Dans une récente étude dont vous êtes l’un des auteurs, la Banque mondiale souligne que les flux abondants de capitaux entrant au Liban ne lui sont pas forcément bénéfiques : comment expliquez-vous ce paradoxe ?
La fonction de production de base de l’économie met en relation le capital et le travail. La relation entre ces deux facteurs génère de la production qui augmente d’année en année ou se réduit. Au Liban, le capital existe sous forme de capital financier. Malheureusement, il ne se transforme pas en capital physique en mesure de mettre en action la relation avec le facteur travail. Le Liban dispose aussi des ressources humaines qualifiées. Preuve en est la quantité de jeunes Libanais qui contribuent à l’accroissement de la richesse et du bien-être dans les sociétés qui les accueillent à l’étranger.
Le problème qui se pose au Liban n’est pas celui de la disponibilité en quantité ou en qualité des ressources, mais celui des conditions sous-jacentes de fonctionnement de la relation entre le travail et le capital.

Qu’est-ce qui fait que le capital financier soit disponible en abondance au Liban et comment est-ce qu’il est utilisé dans l’économie libanaise ?
Il faut distinguer en effet deux aspects : l’existence des flux financiers et leur utilisation, qui sont liées à des facteurs exogènes et endogènes.

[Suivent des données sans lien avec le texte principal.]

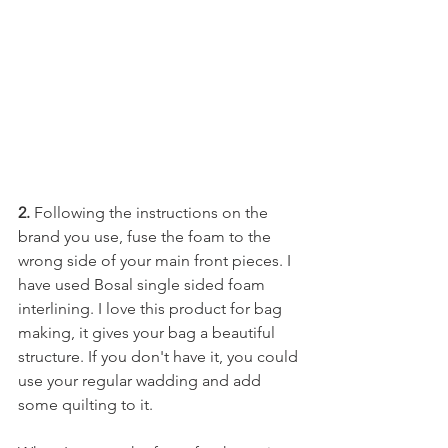
2.
 Following the instructions on the 
brand you use, fuse the foam to the 
wrong side of your main front pieces. I 
have used Bosal single sided foam 
interlining. I love this product for bag 
making, it gives your bag a beautiful 
structure. If you don't have it, you could 
use your regular wadding and add 
some quilting to it. 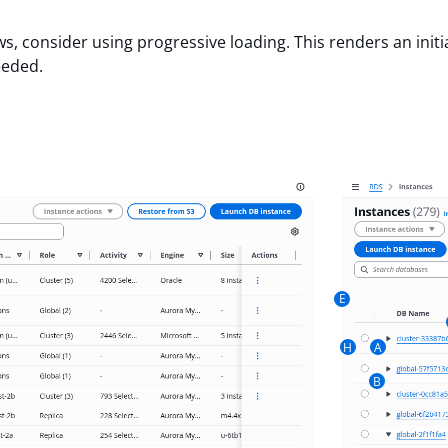
 consider using progressive loading. This renders an initia
eeded.
E
H
A
B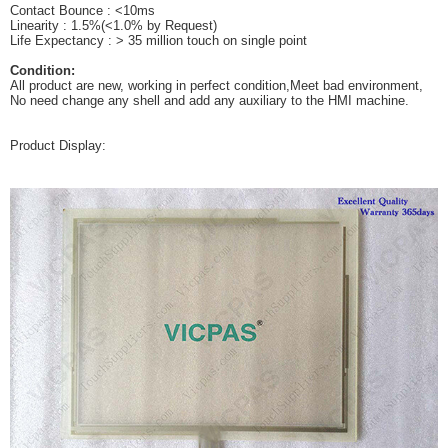
Contact Bounce : <10ms
Linearity : 1.5%(<1.0% by Request)
Life Expectancy : > 35 million touch on single point
Condition:
All product are new, working in perfect condition,Meet bad environment,
No need change any shell and add any auxiliary to the HMI machine.
Product Display: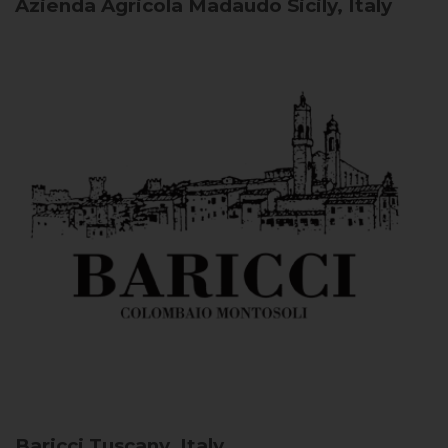
Azienda Agricola Madaudo
Sicily, Italy
Baricci
Tuscany, Italy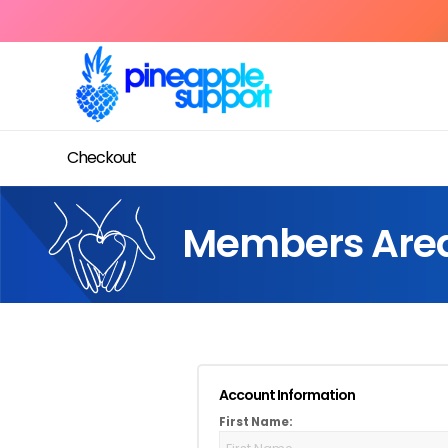
Checkout
Members Are
Account Information
First Name:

Le fait pour le Liban de bénéficier de richesses financières abondantes est lié en partie à son emplacement géographique dans une zone de richesses pétrolières. Il s’agit donc d’un facteur exogène. En étudiant les statistiques sur une période de 40 ans, nous avons en effet constaté une relation stable et constante entre l’augmentation des dépôts bancaires – considérés comme le meilleur indicateur des flux de capitaux – et les prix du pétrole : une hausse de 1 % des cours du brut entraîne 0,3 % d’augmentation des dépôts bancaires.
Autre facteur exogène, l’instabilité politique et macroéconomique a des effets sur les flux de capitaux : elle réduit de 20 % l’impact de la hausse des prix du pétrole sur les dépôts et l’augmentation de 0,3 % tombe à 0,24 % en période d’instabilité. Il existe aussi une dimension endogène principalement tributaire de la politique monétaire du pays. En accumulant des réserves et en maintenant la stabilité de la livre, la Banque centrale stimule l’entrée des flux financiers au Liban et assure leur stabilité dans le secteur financier.
S’agissant de l’utilisation finale des flux entrant au Liban, nous trouvons que ces flux se déversent en dépôts à court terme ou dans l’immobilier et la construction. Car, d’un côté, l’instabilité – facteur plutôt exogène – pousse les détenteurs de capitaux à préférer le court terme ou l’horizon tellement long qu’il dépasse celui des crises de toutes natures ; de l’autre côté, les opportunités d’investissement sont limitées, car la profitabilité est réduite en raison de divers facteurs endogènes.

Pourquoi ces ressources financières ne se transforment-elles pas en accumulation de capital physique en mesure d’employer les Libanais et de générer de la croissance ? Comment expliquer la faible propension à l’investissement ?
Cette question porte en elle comme postulat que l’allocation des ressources financières est un phénomène endogène plutôt qu’exogène. Il y a en effet deux grandes raisons à la faiblesse de la transformation des ressources financières en investissement. En premier lieu, les déficiences de l’infrastructure réduisent le rendement de l’investissement en capital physique – autre que l’investissement immobilier – de même que le rendement de l’investissement en capital humain, les deux étant liés. À la volatilité macroéconomique s’ajoute donc la baisse du rendement du capital, liée à l’inexistence ou l’inefficience de l’investissement public que ce soit dans l’infrastructure routière, l’adduction d’eau, l’électricité, les télécoms… mais aussi dans les projets de recherche et développement. Il ne faut pas se leurrer, partout dans le monde, les activités de R&D de valeur ont toujours été soutenues par le secteur public.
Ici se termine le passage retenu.